It is apparently five years—otherwise the Government would not put that period in their Bill—before the Government are going to do anything to tackle the rural housing problem. I do not know whether the Lord Privy Seal In his speech the other day meant that five years is the time before anything can be done. In the event of such an extraordinary thing happening as the Government being still in power then, you would have had half a dozen Lord Privy Seals by that time. They come and go like the seasons. I would not twit him in any way, only I am so pleased to see him in the House for a few minutes. I would ask the right hon. Member for North Cornwall if he is prepared honestly to go into his own constituency and say precisely the same things that he said to-day about this Bill? He said it would be foolish to scoff about the Bill. Is he prepared to say that he has scoffed about this Bill for four or five years and that he has been foolish all the time, and has now discovered his error? Is he prepared to tell the people there that they were wrong to throw away the opportunities which they have had during the last four or five years, during which everything has been done to discourage them from taking advantage of those opportunities?

That is the kind of thing which has been done in different districts in this country and, if there is no other result to the Debate to-day, it will have the result that all three parties will be voting in favour of this Measure, a Measure which is in some ways extravagant, a Measure which in some ways some people would like to see go further, but which is doing a great deal of good, and which in Scotland is doing good out of all proportion to what it has been allowed to do in this country. Apparently, the Scotsman thinks more of his packet and less of politics than they do in some parts of England. This Bill is one of those Measures which effect a good deal of good. I would like whoever replies for the Government to answer three definite questions: Why is it that these houses on the average cost rather more in Scotland than in England? I do not ask that in a critical sense but, if the information cannot be obtained now, the House is entitled to know it at some later stage.

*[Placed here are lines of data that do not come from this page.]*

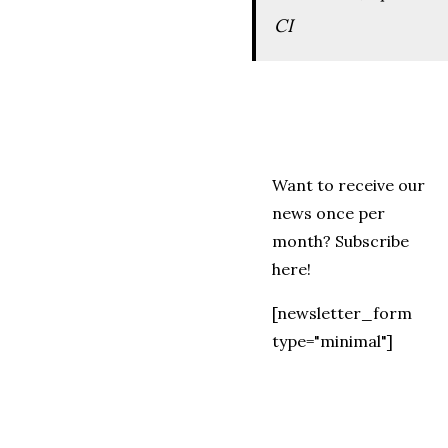
CI
Want to receive our
news once per
month? Subscribe
here!
[newsletter_form
type="minimal"]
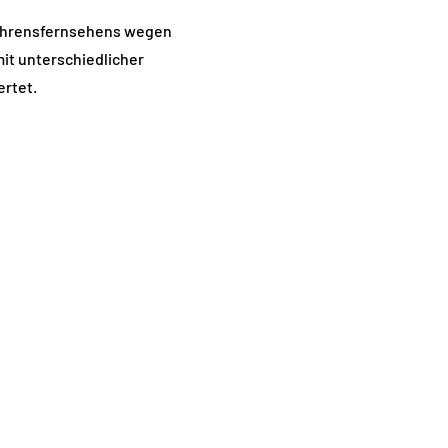
ahrensfernsehens wegen
mit unterschiedlicher
rtet.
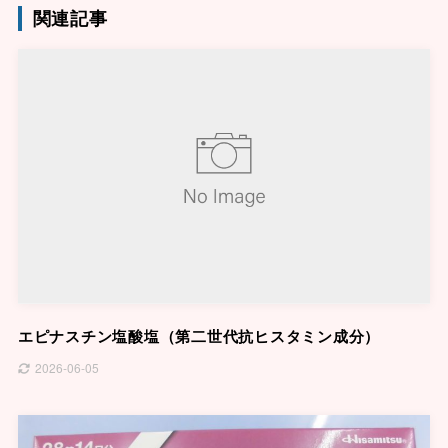
関連記事
エピナスチン塩酸塩（第二世代抗ヒスタミン成分）
2026-06-05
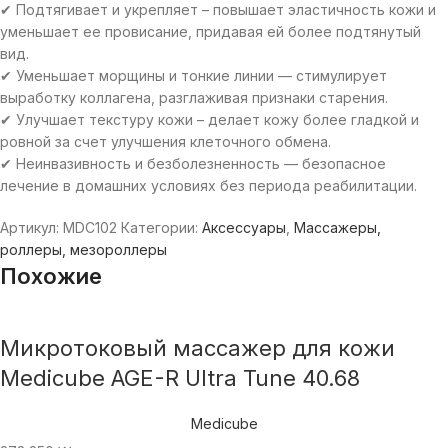
✔ Подтягивает и укрепляет – повышает эластичность кожи и
уменьшает ее провисание, придавая ей более подтянутый
вид.
✔ Уменьшает морщины и тонкие линии — стимулирует
выработку коллагена, разглаживая признаки старения.
✔ Улучшает текстуру кожи – делает кожу более гладкой и
ровной за счет улучшения клеточного обмена.
✔ Неинвазивность и безболезненность — безопасное
лечение в домашних условиях без периода реабилитации.
Артикул:
MDC102
Категории:
Аксессуары
,
Массажеры,
роллеры, мезороллеры
Похожие
Микротоковый массажер для кожи
Medicube AGE-R Ultra Tune 40.68
Medicube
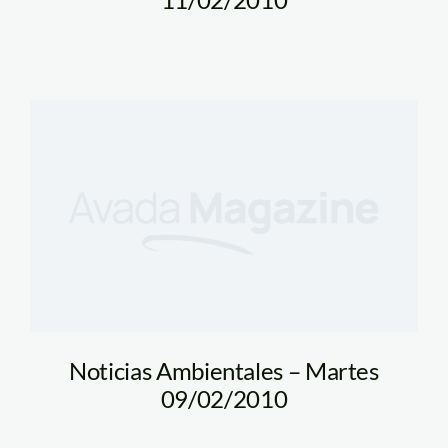
Noticias Ambientales – Martes
09/02/2010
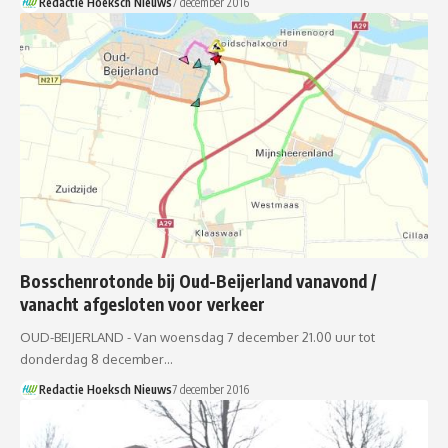
Redactie Hoeksch Nieuws
7 december 2016
Bosschenrotonde bij Oud-Beijerland vanavond /
vanacht afgesloten voor verkeer
OUD-BEIJERLAND - Van woensdag 7 december 21.00 uur tot
donderdag 8 december…
Redactie Hoeksch Nieuws
7 december 2016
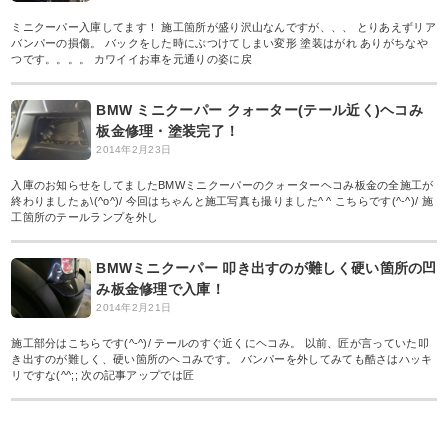
ミニクーパー入庫してます！ 施工箇所が盛り沢山なんですが、、、 とりあえずリア
バンパーの損傷。 バックをした時にぶつけてしまい変形 塗装はがれ ありがちなや
つです。。。。 カワイイお車を元通りの姿に戻
BMW ミニクーパー クォーター(テール近く)ヘコみ
板金修理・塗装完了！
2014年2月23日
入庫のお知らせをしてましたBMWミニクーパーのクォーターヘコみ板金の全施工が
終わりましたぁ\(^o^)/ 今回はちゃんと施工写真も撮りました^ ^ こちらです(^-^)/ 施
工箇所のテールランプを外し
BMWミニクーパー 叩き出すのが難しく硬い箇所の凹
み板金修理で入庫！
2014年2月21日
施工部分はこちらです(^-^)/ テールのすぐ近くにヘコみ。 以前、匠が言っていた叩
き出すのが難しく、硬い箇所のヘコみです。 バンパーを外してみても酷さはハッキ
リですな(^^;; 次の記事アップでは匠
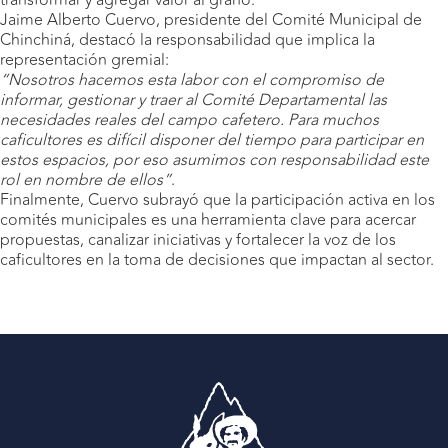
Jaime Alberto Cuervo, presidente del Comité Municipal de
Chinchiná, destacó la responsabilidad que implica la
representación gremial:
“Nosotros hacemos esta labor con el compromiso de
informar, gestionar y traer al Comité Departamental las
necesidades reales del campo cafetero. Para muchos
caficultores es difícil disponer del tiempo para participar en
estos espacios, por eso asumimos con responsabilidad este
rol en nombre de ellos”
.
Finalmente, Cuervo subrayó que la participación activa en los
comités municipales es una herramienta clave para acercar
propuestas, canalizar iniciativas y fortalecer la voz de los
caficultores en la toma de decisiones que impactan al sector.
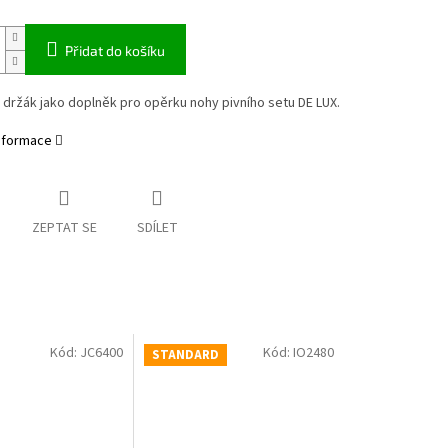
Přidat do košíku
držák jako doplněk pro opěrku nohy pivního setu DE LUX.
informace
ZEPTAT SE
SDÍLET
Kód:
JC6400
Kód:
IO2480
STANDARD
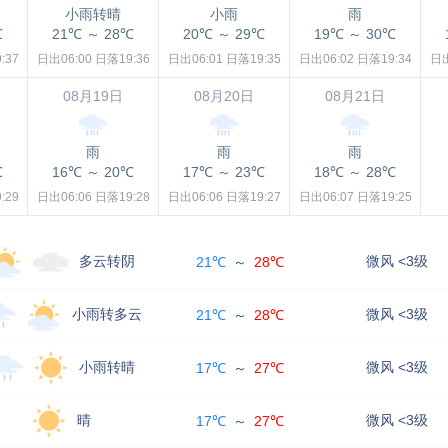
小雨转晴
小雨
雨
℃
21℃
～
28℃
20℃
～
29℃
19℃
～
30℃
:37
日出06:00
日落19:36
日出06:01
日落19:35
日出06:02
日落19:34
日出
08月19日
08月20日
08月21日
雨
雨
雨
℃
16℃
～
20℃
17℃
～
23℃
18℃
～
28℃
:29
日出06:06
日落19:28
日出06:06
日落19:27
日出06:07
日落19:25
多云转阴
微风 <3级
21℃
～
28℃
小雨转多云
微风 <3级
21℃
～
28℃
小雨转晴
微风 <3级
17℃
～
27℃
晴
微风 <3级
17℃
～
27℃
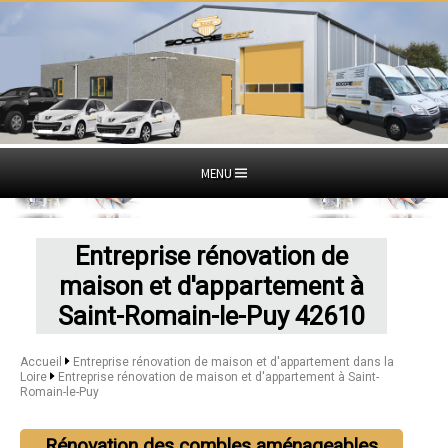
MENU
Entreprise rénovation de
maison et d'appartement à
Saint-Romain-le-Puy 42610
Accueil
Entreprise rénovation de maison et d'appartement dans la
Loire
Entreprise rénovation de maison et d'appartement à Saint-
Romain-le-Puy
Rénovation des combles aménageables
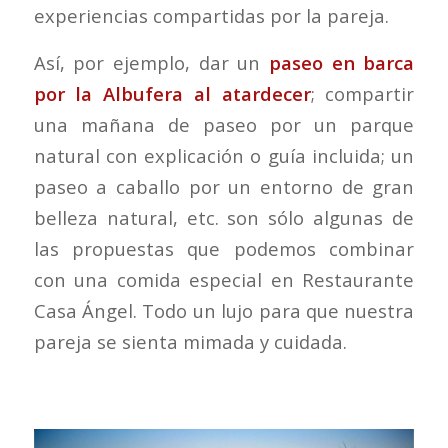
experiencias compartidas por la pareja.
Así, por ejemplo, dar un
paseo en barca
por la Albufera al atardecer
; compartir
una mañana de paseo por un parque
natural con explicación o guía incluida; un
paseo a caballo por un entorno de gran
belleza natural, etc. son sólo algunas de
las propuestas que podemos combinar
con una comida especial en Restaurante
Casa Ángel. Todo un lujo para que nuestra
pareja se sienta mimada y cuidada.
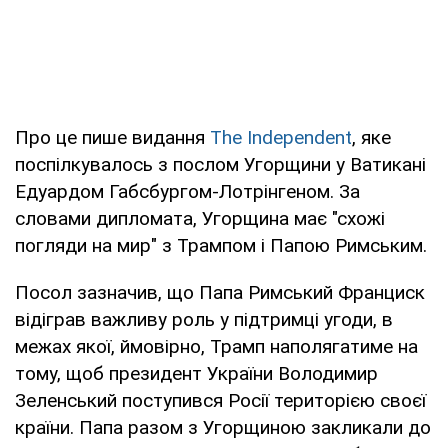
Про це пише видання
The Independent
, яке
поспілкувалось з послом Угорщини у Ватикані
Едуардом Габсбургом-Лотрінгеном. За
словами дипломата, Угорщина має "схожі
погляди на мир" з Трампом і Папою Римським.
Посол зазначив, що Папа Римський Франциск
відіграв важливу роль у підтримці угоди, в
межах якої, ймовірно, Трамп наполягатиме на
тому, щоб президент України Володимир
Зеленський поступився Росії територією своєї
країни. Папа разом з Угорщиною закликали до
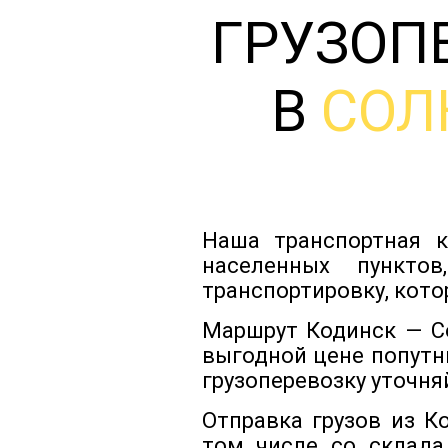
ГРУЗОП
В
СОЛ
Наша транспортная к
населенных пункто
транспортировку, кото
Маршрут Кодинск — Со
выгодной цене попутн
грузоперевозку уточня
Отправка грузов из К
том числе со склада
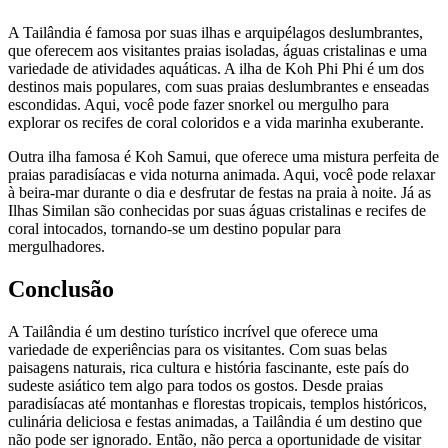
A Tailândia é famosa por suas ilhas e arquipélagos deslumbrantes,
que oferecem aos visitantes praias isoladas, águas cristalinas e uma
variedade de atividades aquáticas. A ilha de Koh Phi Phi é um dos
destinos mais populares, com suas praias deslumbrantes e enseadas
escondidas. Aqui, você pode fazer snorkel ou mergulho para
explorar os recifes de coral coloridos e a vida marinha exuberante.
Outra ilha famosa é Koh Samui, que oferece uma mistura perfeita de
praias paradisíacas e vida noturna animada. Aqui, você pode relaxar
à beira-mar durante o dia e desfrutar de festas na praia à noite. Já as
Ilhas Similan são conhecidas por suas águas cristalinas e recifes de
coral intocados, tornando-se um destino popular para
mergulhadores.
Conclusão
A Tailândia é um destino turístico incrível que oferece uma
variedade de experiências para os visitantes. Com suas belas
paisagens naturais, rica cultura e história fascinante, este país do
sudeste asiático tem algo para todos os gostos. Desde praias
paradisíacas até montanhas e florestas tropicais, templos históricos,
culinária deliciosa e festas animadas, a Tailândia é um destino que
não pode ser ignorado. Então, não perca a oportunidade de visitar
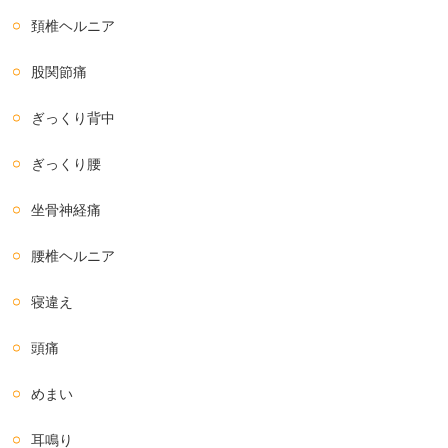
頚椎ヘルニア
股関節痛
ぎっくり背中
ぎっくり腰
坐骨神経痛
腰椎ヘルニア
寝違え
頭痛
めまい
耳鳴り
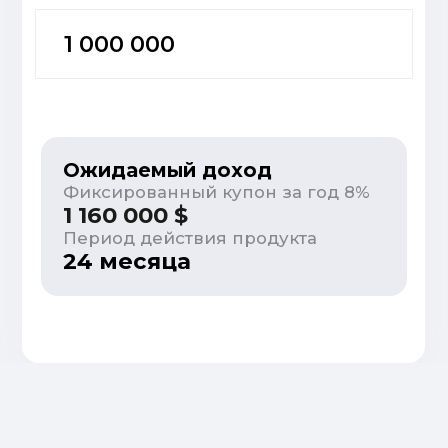
приложении
Прозрачность
Полный контроль
над инвестициями, детальная
статистика доходности
и удобные отчеты
Гибкость
Широкий выбор инвестиционных
решений – от готовых портфелей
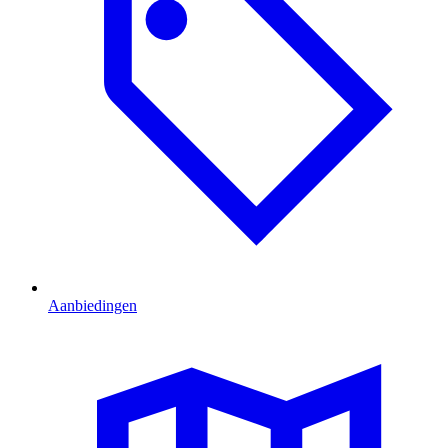
Aanbiedingen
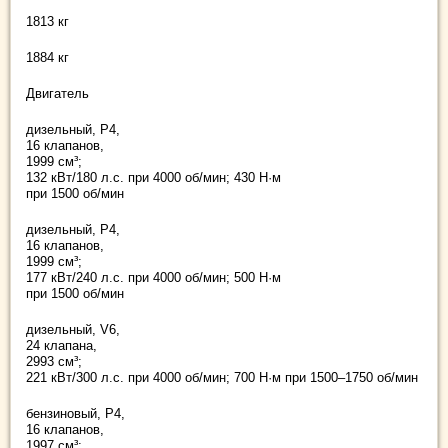
1813 кг
1884 кг
Двигатель
дизельный, Р4,
16 клапанов,
1999 см³;
132 кВт/180 л.с. при 4000 об/мин; 430 Н·м
при 1500 об/мин
дизельный, Р4,
16 клапанов,
1999 см³;
177 кВт/240 л.с. при 4000 об/мин; 500 Н·м
при 1500 об/мин
дизельный, V6,
24 клапана,
2993 см³;
221 кВт/300 л.с. при 4000 об/мин; 700 Н·м при 1500–1750 об/мин
бензиновый, Р4,
16 клапанов,
1997 см³;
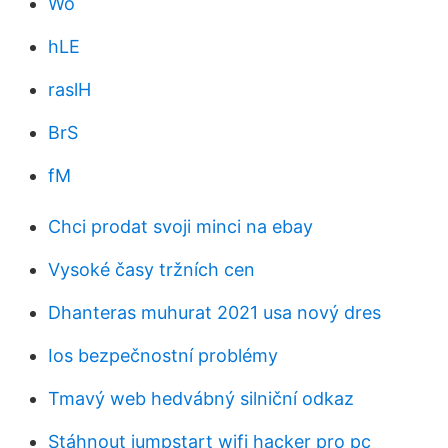
Wo
hLE
raslH
BrS
fM
Chci prodat svoji minci na ebay
Vysoké časy tržních cen
Dhanteras muhurat 2021 usa nový dres
Ios bezpečnostní problémy
Tmavý web hedvábný silniční odkaz
Stáhnout jumpstart wifi hacker pro pc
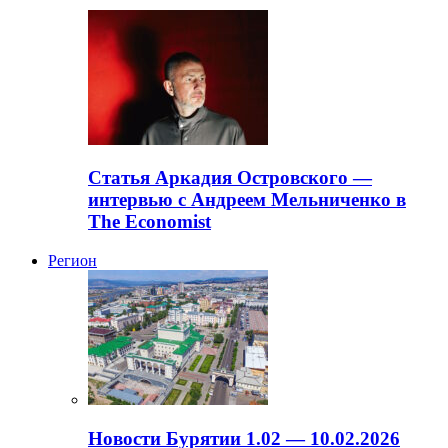
Статья Аркадия Островского —
интервью с Андреем Мельниченко в
The Economist
Регион
Новости Бурятии 1.02 — 10.02.2026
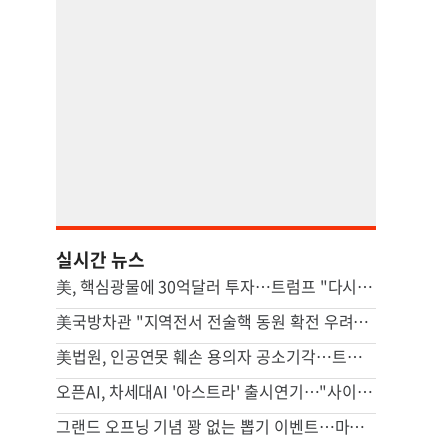
실시간 뉴스
美, 핵심광물에 30억달러 투자…트럼프 "다시는 中 의존 않도록"
美국방차관 "지역전서 전술핵 동원 확전 우려…합리적 핵옵션 필요"
美법원, 인공연못 훼손 용의자 공소기각…트럼프는 "재고해야"(종합)
오픈AI, 차세대AI '아스트라' 출시연기…"사이버공격 위험 우려"
그랜드 오프닝 기념 꽝 없는 뽑기 이벤트…마루가메 우동 오픈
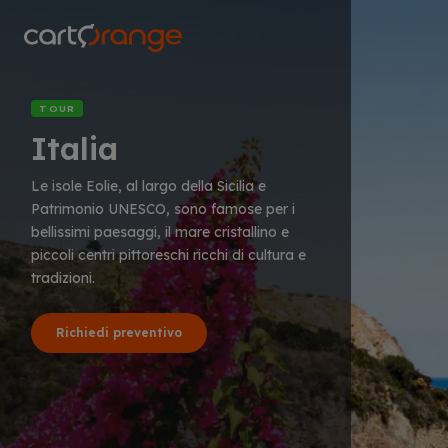
Salta
al
contenuto
principale
TOUR
Italia
Le isole Eolie, al largo della Sicilia e
Patrimonio UNESCO, sono famose per i
bellissimi paesaggi, il mare cristallino e
piccoli centri pittoreschi ricchi di cultura e
tradizioni.
Richiedi preventivo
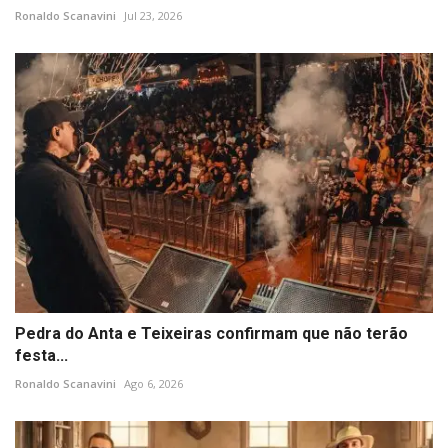
Ronaldo Scanavini
Jul 23, 2026
Pedra do Anta e Teixeiras confirmam que não terão
festa...
Ronaldo Scanavini
Ago 6, 2026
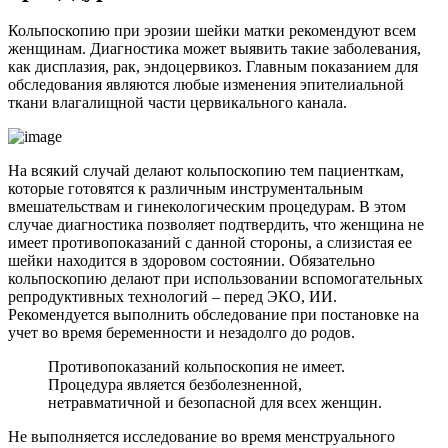
Кольпоскопию при эрозии шейки матки рекомендуют всем
женщинам. Диагностика может выявить такие заболевания,
как дисплазия, рак, эндоцервикоз. Главным показанием для
обследования являются любые изменения эпителиальной
ткани влагалищной части цервикального канала.
На всякий случай делают кольпоскопию тем пациенткам,
которые готовятся к различным инструментальным
вмешательствам и гинекологическим процедурам. В этом
случае диагностика позволяет подтвердить, что женщина не
имеет противопоказаний с данной стороны, а слизистая ее
шейки находится в здоровом состоянии. Обязательно
кольпоскопию делают при использовании вспомогательных
репродуктивных технологий – перед ЭКО, ИИ.
Рекомендуется выполнить обследование при постановке на
учет во время беременности и незадолго до родов.
Противопоказаний кольпоскопия не имеет.
Процедура является безболезненной,
нетравматичной и безопасной для всех женщин.
Не выполняется исследование во время менструального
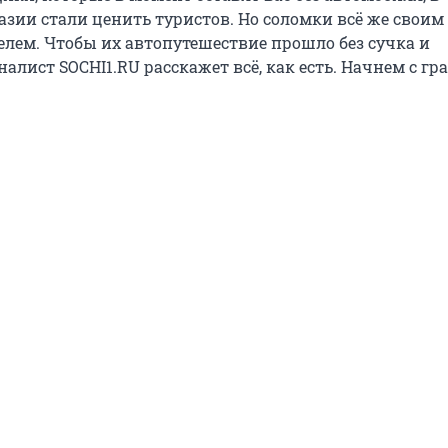
азии стали ценить туристов. Но соломки всё же своим
елем. Чтобы их автопутешествие прошло без сучка и
алист SOCHI1.RU расскажет всё, как есть. Начнем с гр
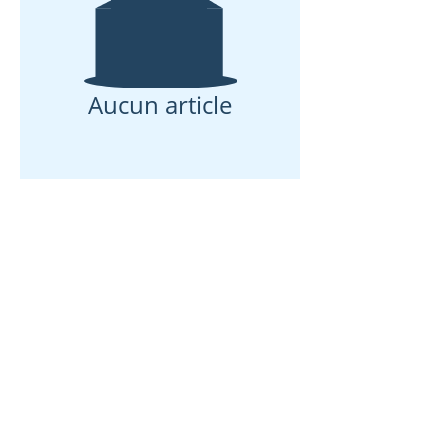
Aucun article
Ils m'ont fait confiance
pourquoi pas
vous?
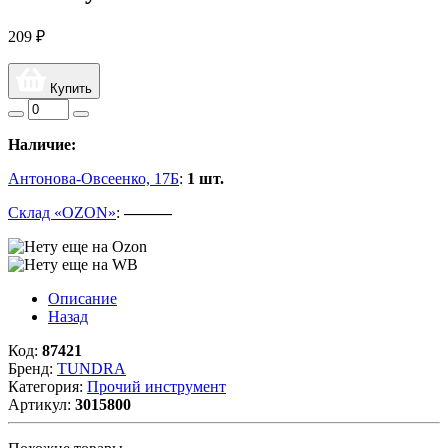
209 ₽
Купить
Наличие:
Антонова-Овсеенко, 17Б
:
1 шт.
Склад «OZON»
:
———
Описание
Назад
Код:
87421
Бренд:
TUNDRA
Категория:
Прочий инструмент
Артикул:
3015800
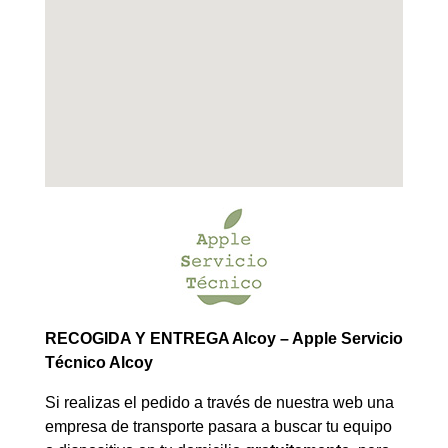
RECOGIDA Y ENTREGA Alcoy – Apple Servicio
Técnico Alcoy
Si realizas el pedido a través de nuestra web una
empresa de transporte pasara a buscar tu equipo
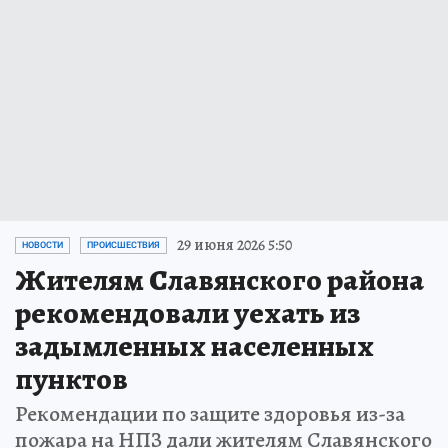
29 июня 2026 5:50
НОВОСТИ
ПРОИСШЕСТВИЯ
Жителям Славянского района
рекомендовали уехать из
задымленных населенных
пунктов
Рекомендации по защите здоровья из-за
пожара на НПЗ дали жителям Славянского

Another point is as to the limit of £400. If the total value after renovations of the house is beyond £400, one cannot get grants. The case has been brought before us of the difficulty which arises in the case of a small farmer, who may be ruled out by the £400 limit. At some stage that point may he answered by an Amendment which would cover the small farmer's position. That is a point which ought not to be overlooked. They form a valuable part of the agricultural community, and it is a question which under many measures we are trying to encourage. The Secretary of State for Scotland referred to the time when he had some doubts about this Measure, but I should like to ask if he could now assure us that he has had all those grave doubts removed. If he would do that, it would enable many of us to help him forward with this Bill to a very large extent. I am certain that, if he could give the House that assurance, all parties would welcome this Bill, which is a sound Measure, and which at the present moment is doing a great deal of good in every part of the country.

Major ELLIOT

To-night both sides are pleased. The Minister desires to get the Second Reading of this Bill and he will get it. Those who introduced the Act originally are only too pleased that it has found favour in the eyes of some of its bitterest critics and are only too glad to see that the Act is going to be continued for another five years. Yet in all parts of the House we feel that full use has not been made of this Measure. There are great differences in the use which has been made of its provisions in adjacent counties in England, and the comparison is more striking between the counties of England and Scotland. For instance, the figures for the county of Cornwall are 74 reconditioned and 50 in process of reconditioning, and in Devon 249 reconditioned and 122 in process. All through England we find that certain counties have done a great deal, and others have done very little. In the Isle of Ely only 10 houses have been reconditioned under the Act; in the county of Durham 21 have been reconditioned, and only 10 are in process of reconditioning. In the county of Lancaster, 10 houses have been reconditioned, and only six are in process of reconditioning. In the county of Lincoln, no houses have been reconditioned, and no reconditioning work is in progress. I think all these figures clearly show that the Act did not have a fortunate send-off. What is more, it seems, to judge by the Minister's speech, to have been administered during the last two years in a very grudging spirit.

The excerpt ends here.